__Task item__
With the pictures left aside, write out exactly the lines of the listing below from the line with "Доставка и оплата" to the line with "در ضمن، این", both included, and only those.

__Source material__
*** Begin section ***
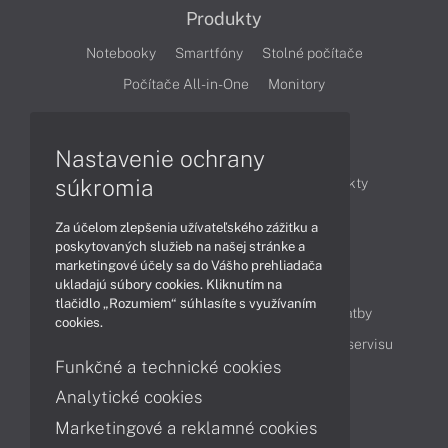
Produkty
Notebooky
Smartfóny
Stolné počítače
Počítače All-in-One
Monitory
Články
Nastavenie ochrany
súkromia
Obchodné informácie
Novinky
Produkty
Technológie
Videá
Za účelom zlepšenia užívateľského zážitku a
poskytovaných služieb na našej stránke a
marketingové účely sa do Vášho prehliadača
Obsah
ukladajú súbory cookies. Kliknutím na
tlačidlo „Rozumiem“ súhlasíte s využívaním
Ako nakupovať
Možnosti doručenia a platby
cookies.
Podpora a servis
Servisné služby
Cenník servisu
Funkčné a technické cookies
Analytické cookies
Kontakty
Marketingové a reklamné cookies
043 4224 771
Obchodné oddelenie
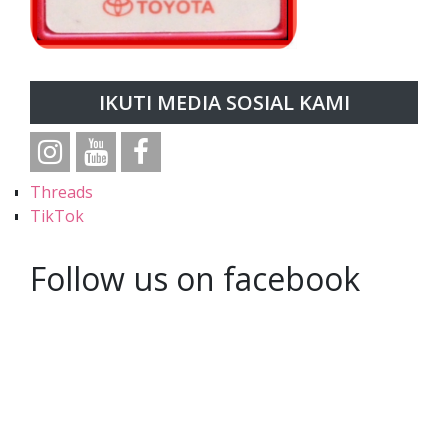
IKUTI MEDIA SOSIAL KAMI
Threads
TikTok
Follow us on facebook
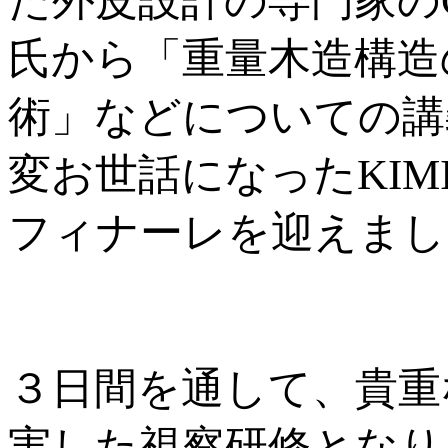
た外皮設計の専門家のGr
氏から「重量木造構造
術」などについての講
変お世話になったKIM
フィナーレを迎えまし
３日間を通して、貴重
実した視察研修となり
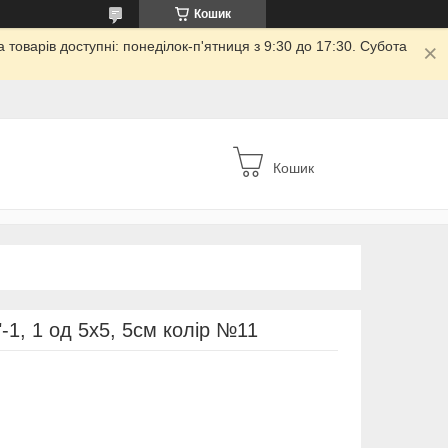
Кошик
товарів доступні: понеділок-п'ятниця з 9:30 до 17:30. Субота
Кошик
1, 1 од 5х5, 5см колір №11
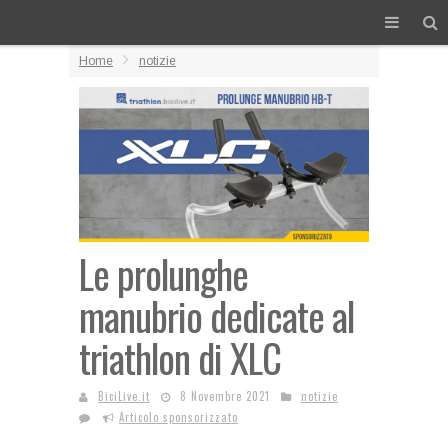
Home
notizie
Le prolunghe
manubrio dedicate al
triathlon di XLC
BiciLive.it
8 Novembre 2021
notizie
Articolo sponsorizzato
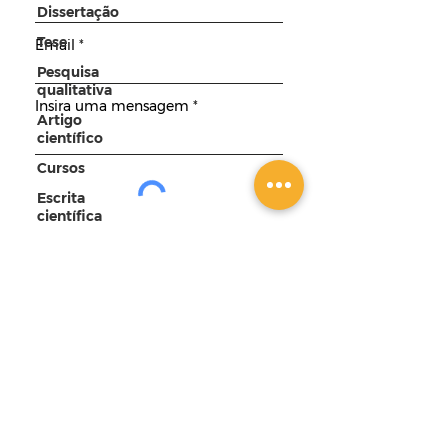
Dissertação
Tese
Email
Pesquisa
qualitativa
Insira uma mensagem
Artigo
científico
Cursos
Escrita
científica
Elementos
Enviar
do trabalho
Materiais
grátis
Contato
ACADÊMICA CURSOS
DIGITAIS LTDA.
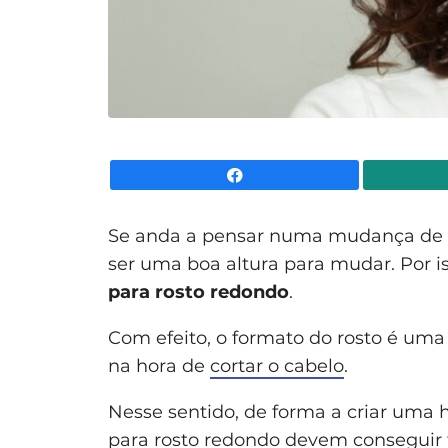
Facebook
Se anda a pensar numa mudança de 
ser uma boa altura para mudar. Por 
para rosto redondo
.
Com efeito, o formato do rosto é uma 
na hora de
cortar o cabelo
.
Nesse sentido, de forma a criar uma h
para rosto redondo devem conseguir f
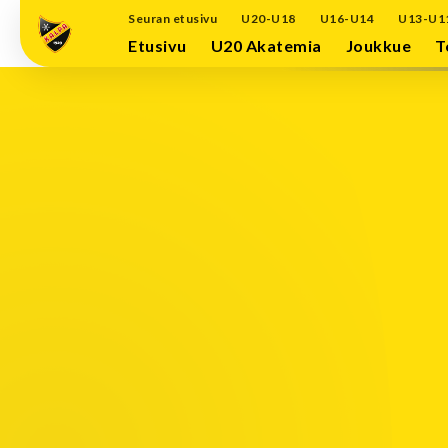
Seuran etusivu
U20-U18
U16-U14
U13-U1
Etusivu
U20 Akatemia
Joukkue
T
imeisimmät ottelut
otteluita
OTTELULISTA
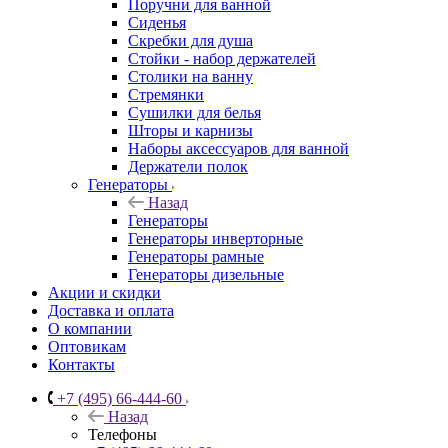
Поручни для ванной
Сиденья
Скребки для душа
Стойки - набор держателей
Столики на ванну
Стремянки
Сушилки для белья
Шторы и карнизы
Наборы аксессуаров для ванной
Держатели полок
Генераторы
Назад
Генераторы
Генераторы инверторные
Генераторы рамные
Генераторы дизельные
Акции и скидки
Доставка и оплата
О компании
Оптовикам
Контакты
+7 (495) 66-444-60
Назад
Телефоны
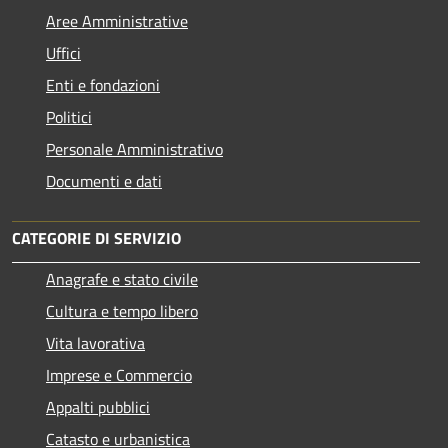
Aree Amministrative
Uffici
Enti e fondazioni
Politici
Personale Amministrativo
Documenti e dati
CATEGORIE DI SERVIZIO
Anagrafe e stato civile
Cultura e tempo libero
Vita lavorativa
Imprese e Commercio
Appalti pubblici
Catasto e urbanistica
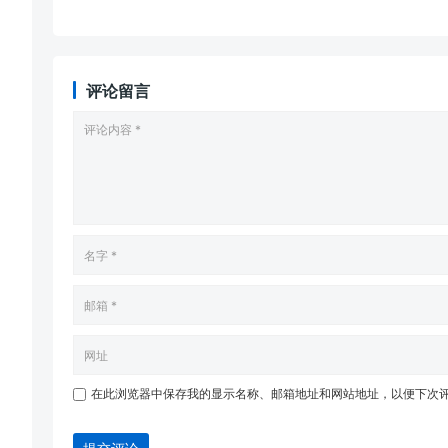
评论留言
在此浏览器中保存我的显示名称、邮箱地址和网站地址，以便下次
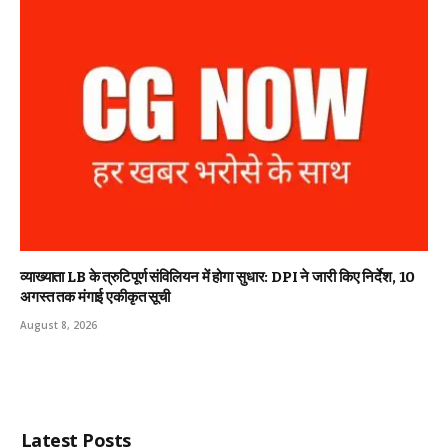
व्याख्याता LB के त्रुटिपूर्ण संविलियन में होगा सुधार: DPI ने जारी किए निर्देश, 10
अगस्त तक मंगाई एकीकृत सूची
August 8, 2026
Latest Posts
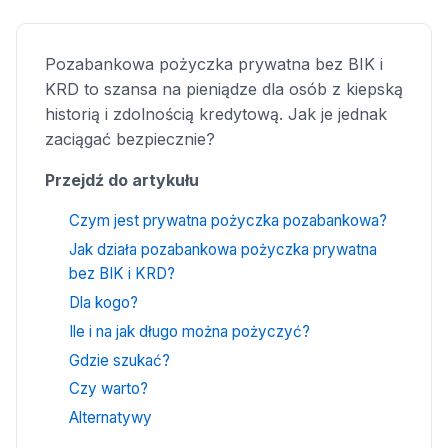
Pozabankowa pożyczka prywatna bez BIK i
KRD to szansa na pieniądze dla osób z kiepską
historią i zdolnością kredytową. Jak je jednak
zaciągać bezpiecznie?
Przejdź do artykułu
Czym jest prywatna pożyczka pozabankowa?
Jak działa pozabankowa pożyczka prywatna
bez BIK i KRD?
Dla kogo?
Ile i na jak długo można pożyczyć?
Gdzie szukać?
Czy warto?
Alternatywy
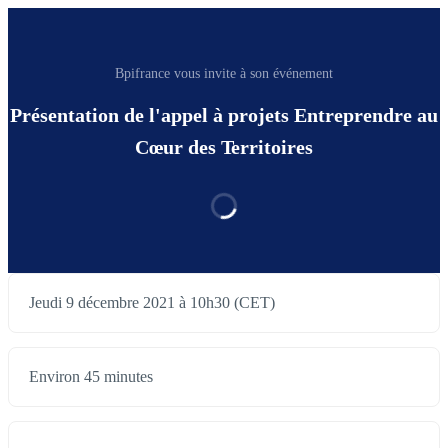
Bpifrance vous invite à son événement
Présentation de l'appel à projets Entreprendre au
Cœur des Territoires
Jeudi 9 décembre 2021 à 10h30 (CET)
Environ 45 minutes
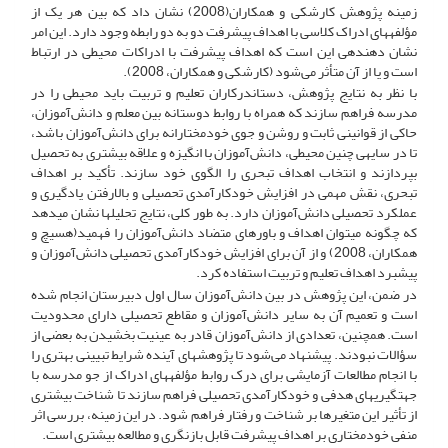
زمینه پژوهش کارشکی و همکاران(2008) نشان داد که بین هر یک از
مؤلفه­های ادراک کلاسی با اهداف پیشرفت دو به دو رابطه وجود دارد. این امر
نشان دهنده­ی این است که اهداف پیشرفت با ادراکات محیطی در ارتباط
است و یا از آن متأثر می‌شود (کارشکی و همکاران، 2008).
با نظر به نتایج پژوهش، دست­اندرکاران تعلیم و تربیت باید محیطی را در
مدرسه فراهم سازند که همراه با روابط دوستانه بین معلم و دانش‌آموزان،
حاکی از قوانینی ثابت و روشن و جوی خودمختارانه برای دانش‌آموزان باشد،
تا در سایه­ی چنین محیطی، دانش‌آموزان با انگیزه و علاقه بیشتری به تحصیل
بپردازند و انتخاب اهداف تبحری را الگوی خود سازند. تأکید بر اهداف
تبحری، نقش مهمی در افزایش خودکارآمدی تحصیلی و بالارفتن یادگیری و
عملکرد تحصیلی دانش‌آموزان دارد. به طور کلی، نتایج تحلیل­ها نشان می­دهد
که چگونه می­توان اهداف و باورهای متضاد دانش‌آموزان را فهمید(هسیچ و
همکاران، 2008) و از آن برای افزایش خودکارآمدی تحصیلی دانش‌آموزان و
پیشبرد اهداف تعلیم و تربیت استفاده کرد.
در ضمن، این پژوهش در بین دانش‌آموزان سال اول دبیرستان انجام شده
است و تعمیم آن به سایر دانش‌آموزان و مقاطع تحصیلی دارای محدودیت
است. همچنین، تعدادی از دانش‌آموزان قادر به عینیت بخشیدن به بعضی از
سؤالات نبودند. پیشنهاد می‌شود تا پژوهش­های آینده شرایط تبیینی بهتری را
با انجام مطالعات آزمایشی برای درک روابط مؤلفه­های ادراک از جو مدرسه با
جهت­گیری­های هدفی و خودکارآمدی تحصیلی فراهم سازند تا شناخت بیشتری
از تأثیر این متغیرها بر شناخت و رفتار فراهم شود. در این زمینه، بررسی اثر
منفی خودمختاری بر اهداف پیشرفت قابل بازنگری و مطالعه بیشتری است.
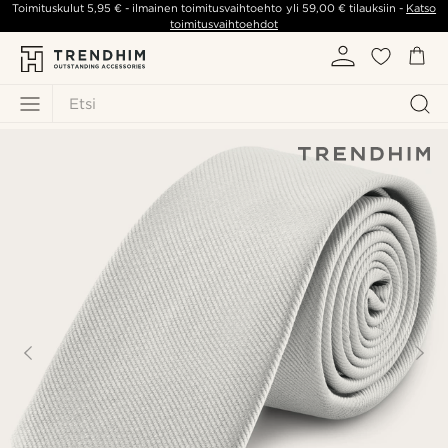
Toimituskulut
5,95 €
- ilmainen toimitusvaihtoehto yli
59,00 €
tilauksiin -
Katso
toimitusvaihtoehdot
Etsi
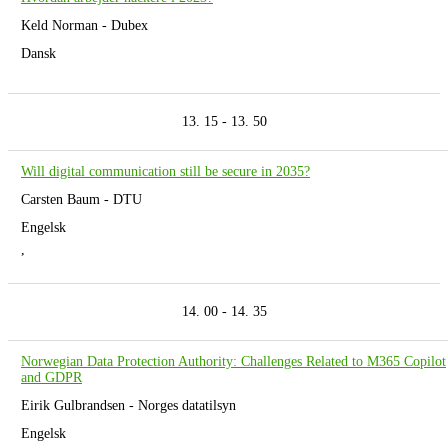
Keld Norman - Dubex
Dansk
13. 15 - 13. 50
Will digital communication still be secure in 2035?
Carsten Baum - DTU
Engelsk
,
14. 00 - 14. 35
Norwegian Data Protection Authority: Challenges Related to M365 Copilot
and GDPR
Eirik Gulbrandsen - Norges datatilsyn
Engelsk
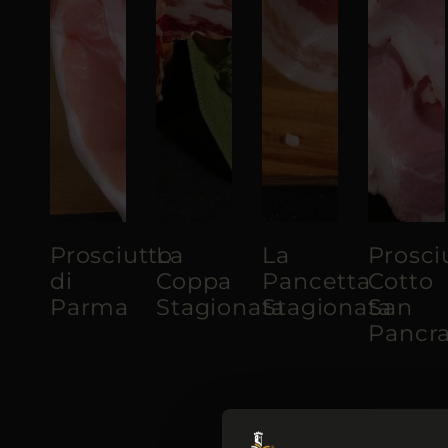
Prosciutto
La
La
Prosci
di
Coppa
Pancetta
Cotto
Parma
Stagionata
Stagionata
San
Pancra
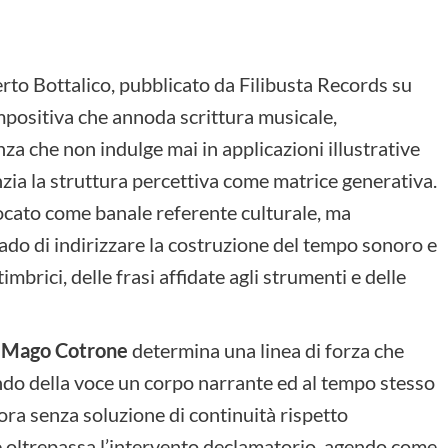
erto Bottalico, pubblicato da Filibusta Records su
ompositiva che annoda scrittura musicale,
a che non indulge mai in applicazioni illustrative
nzia la struttura percettiva come matrice generativa.
vocato come banale referente culturale, ma
rado di indirizzare la costruzione del tempo sonoro e
imbrici, delle frasi affidate agli strumenti e delle
el Mago Cotrone
determina una linea di forza che
endo della voce un corpo narrante ed al tempo stesso
ora senza soluzione di continuità rispetto
e oltrepassa l’intervento declamatorio, agendo come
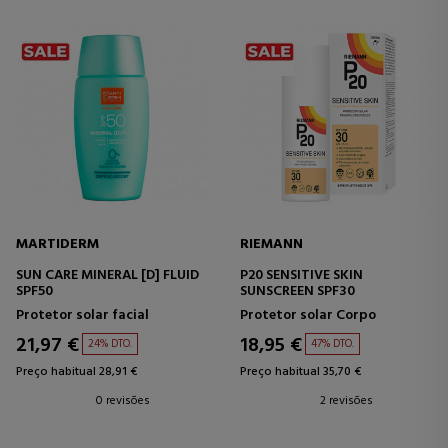
MARTIDERM
RIEMANN
SUN CARE MINERAL [D] FLUID
P20 SENSITIVE SKIN
SPF50
SUNSCREEN SPF30
Protetor solar facial
Protetor solar Corpo
21,97 €
18,95 €
24% DTO.
47% DTO.
Preço habitual 28,91 €
Preço habitual 35,70 €
0 revisões
2 revisões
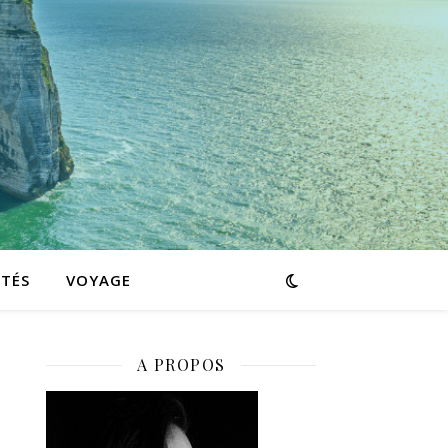
ITÉS
VOYAGE
A PROPOS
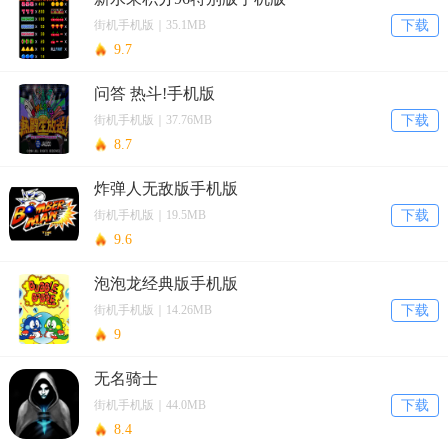
街机手机版｜35.1MB
下载
9.7
问答 热斗!手机版
街机手机版｜37.76MB
下载
8.7
炸弹人无敌版手机版
街机手机版｜19.5MB
下载
9.6
泡泡龙经典版手机版
街机手机版｜14.26MB
下载
9
无名骑士
街机手机版｜44.0MB
下载
8.4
*** End section ***
__Response for this exercise__
Доставка и оплата
О компании
Оптовикам
Контакты
+7 (495) 66-444-60
Назад
Телефоны
Aree Amministrative
Uffici
Enti e fondazioni
Politici
Personale Amministrativo
Documenti e dati
CATEGORIE DI SERVIZIO
Anagrafe e stato civile
Cultura e tempo libero
Vita lavorativa
Imprese e Commercio
Appalti pubblici
Catasto e urbanistica
评论留言
在此浏览器中保存我的显示名称、邮箱地址和网站地址，以便下次
व्याख्याता LB के त्रुटिपूर्ण संविलियन में होगा सुधार: DPI ने जारी किए निर्देश, 10
अगस्त तक मंगाई एकीकृत सूची
August 8, 2026
Latest Posts
Pozabankowa pożyczka prywatna bez BIK i
KRD to szansa na pieniądze dla osób z kiepską
historią i zdolnością kredytową. Jak je jednak
zaciągać bezpiecznie?
Przejdź do artykułu
Czym jest prywatna pożyczka pozabankowa?
Jak działa pozabankowa pożyczka prywatna
bez BIK i KRD?
Dla kogo?
Ile i na jak długo można pożyczyć?
Gdzie szukać?
Czy warto?
Alternatywy
Bpifrance vous invite à son événement
Présentation de l'appel à projets Entreprendre au
Cœur des Territoires
Jeudi 9 décembre 2021 à 10h30 (CET)
Environ 45 minutes
زمینه پژوهش کارشکی و همکاران(2008) نشان داد که بین هر یک از
مؤلفه­های ادراک کلاسی با اهداف پیشرفت دو به دو رابطه وجود دارد. این امر
نشان دهنده­ی این است که اهداف پیشرفت با ادراکات محیطی در ارتباط
است و یا از آن متأثر می‌شود (کارشکی و همکاران، 2008).
با نظر به نتایج پژوهش، دست­اندرکاران تعلیم و تربیت باید محیطی را در
مدرسه فراهم سازند که همراه با روابط دوستانه بین معلم و دانش‌آموزان،
حاکی از قوانینی ثابت و روشن و جوی خودمختارانه برای دانش‌آموزان باشد،
تا در سایه­ی چنین محیطی، دانش‌آموزان با انگیزه و علاقه بیشتری به تحصیل
بپردازند و انتخاب اهداف تبحری را الگوی خود سازند. تأکید بر اهداف
تبحری، نقش مهمی در افزایش خودکارآمدی تحصیلی و بالارفتن یادگیری و
عملکرد تحصیلی دانش‌آموزان دارد. به طور کلی، نتایج تحلیل­ها نشان می­دهد
که چگونه می­توان اهداف و باورهای متضاد دانش‌آموزان را فهمید(هسیچ و
همکاران، 2008) و از آن برای افزایش خودکارآمدی تحصیلی دانش‌آموزان و
پیشبرد اهداف تعلیم و تربیت استفاده کرد.
در ضمن، این پژوهش در بین دانش‌آموزان سال اول دبیرستان انجام شده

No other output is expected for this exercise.